About once a year, the Presbytery Records Review Committee examines the Session minute book and the register (roll book). The minute book contains minutes of the Session meetings including decisions that keep the church operating, when members join, die, baptisms, weddings, and information for members that transfer to another church.
Recently, the review was held at the Vah Ki Presbyterian Church on the Pima Indian Reservation near the village of Bapchule of Vah Ki. They are about 20 miles south of Chandler. You take I-10 to Casa Blanca road, turn west going toward Maricopa and maybe 20 miles north of Casa Grande. In Spanish the adjective follows the noun so Casa is house and Grande is large. Blanca is white, for a white house, but I do not remember seeing a white house set aside for the road to be named Casa Blanca.
About five miles from I-10 on the south side of Casa Blanca, something caught my eye. It was an Indian cemetery. The graves are mounded up with dirt about a foot or two, high. I do not know if there is a hole dug or if the body is placed on top of the ground and covered with loose dirt. Think about it; it is easier to bring in loose dirt than to dig a hole six feet deep. The down side of the project is if a summer monsoon flood comes into the cemetery, the loose dirt “goes with the flow” and so do “them dry bones”. I heard this happened in Sacaton east of I-10. This might be spooky if one is driving home at night near the rushing water. No telling what one might see. So, I stepped on the gas to get away in case of a flash flood.
On down the road, I see an old but well kept small church with natural desert landscaping with a sign saying U.P.C.A. (United Presbyterian Church America) and pointing north to the church, which was a couple hundred yards. I pulled into the huge dirt desert parking lot. My first thought was these people get their shoes muddy when it rains, but they attend church to worship God and not their shoes. To the south of the traditional church building was an open, on three sides, tin roof shed with pews that would sear maybe 200 people. The Presbytery worship service and meeting was held there as the sanctuary would not hold the crowd that day. This open meeting place is just fine in good weather, but cold on a winter day and dusty when the wind blows as there is no grass to hold the dirt down.
There were more Indian church people helping with the meeting arrangements than the Peoria church has in worship, sometimes. They were so helpful. I asked a young lady where the water fountain was and she brought me a bottle of water. In the kitchen, there were several people, all kinds of fresh fruit, pastries and etc. What a treat they provided. Outside, people were stationed to tell you where the restroom was and etc. They probably had their own water well as there were o towns or water companies around. In other words, they were great hostesses and hosts.
Now, for the sad news. There is a problem with alcohol and drugs, especially with the youth. There is not much for the youngsters to do except I did see a basketball hoop made from a bicycle wheel with the spokes removed and the rim fastened on a pole. There are all dirt ball fields, but sometimes we need something else to do when night time falls.
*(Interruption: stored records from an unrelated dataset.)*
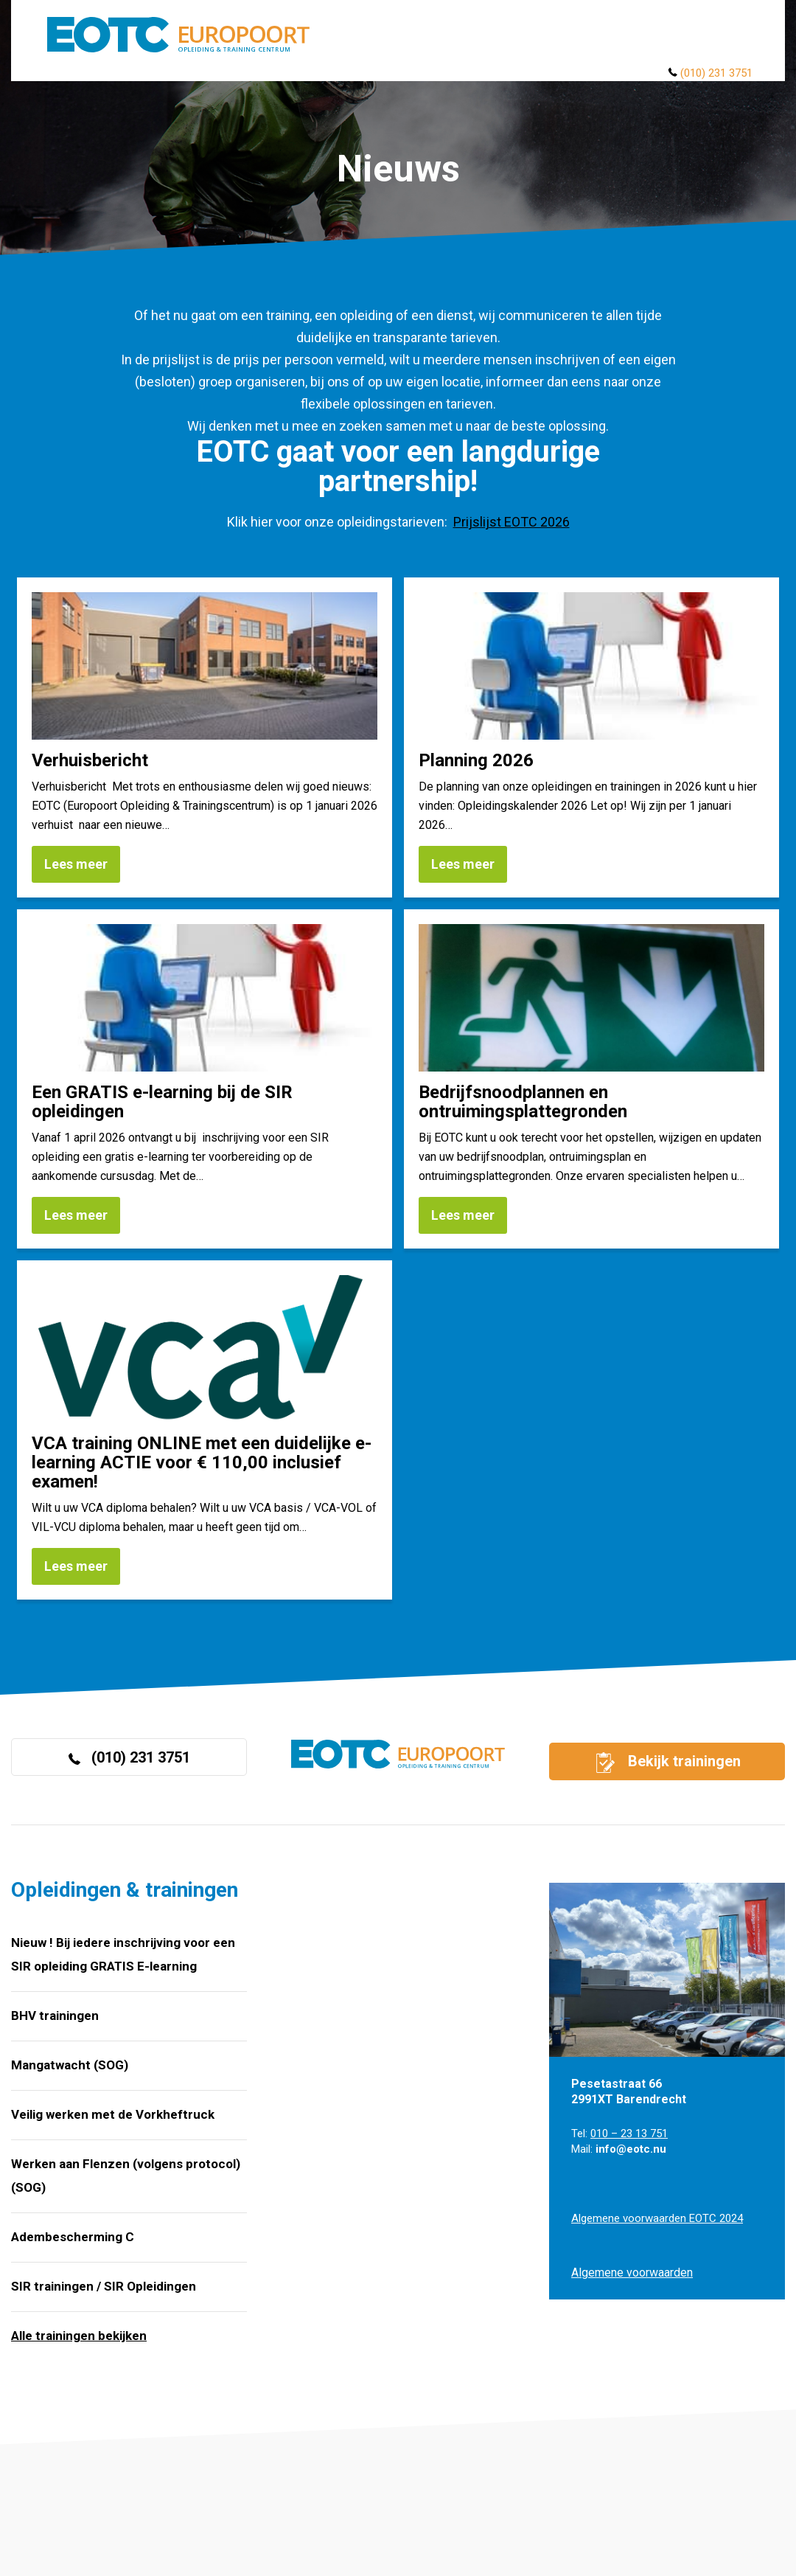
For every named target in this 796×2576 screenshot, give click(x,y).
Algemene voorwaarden (632, 2273)
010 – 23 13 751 (629, 2133)
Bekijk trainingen (667, 1762)
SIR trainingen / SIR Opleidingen (103, 2286)
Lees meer (76, 864)
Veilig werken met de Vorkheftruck (112, 2114)
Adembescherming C (72, 2236)
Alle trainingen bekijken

I was told the Pima Tribe were farmers in earlier years raising grain to sell to the U.S. Army Cavalry to feed the horses. They had water for irrigation from the Gila River that originates in New Mexico. Sometime back, maybe a hundred years ago, white men dealt the Pima people a dirty deal by building Coolidge Dam several miles to the east on the Gila. This left the Gila River dry, going through the Pima Reservation. However, the white man has the water to irrigation fields in the Coolidge and Casa Grande area and the native Americans have dried up farms gone back to desert vegetation instead of fields of wheat to sell to the US Army Cavalry.
I came home with thoughts going through my mind; we worry or complain if the sanctuary is not cool enough or the lawn needs cutting while the Pima’s at Vah Ki and similar places of worship, are thankful for what they have with the dirt blowing through worship on a windy day on the reservation as they worship the same God as we do.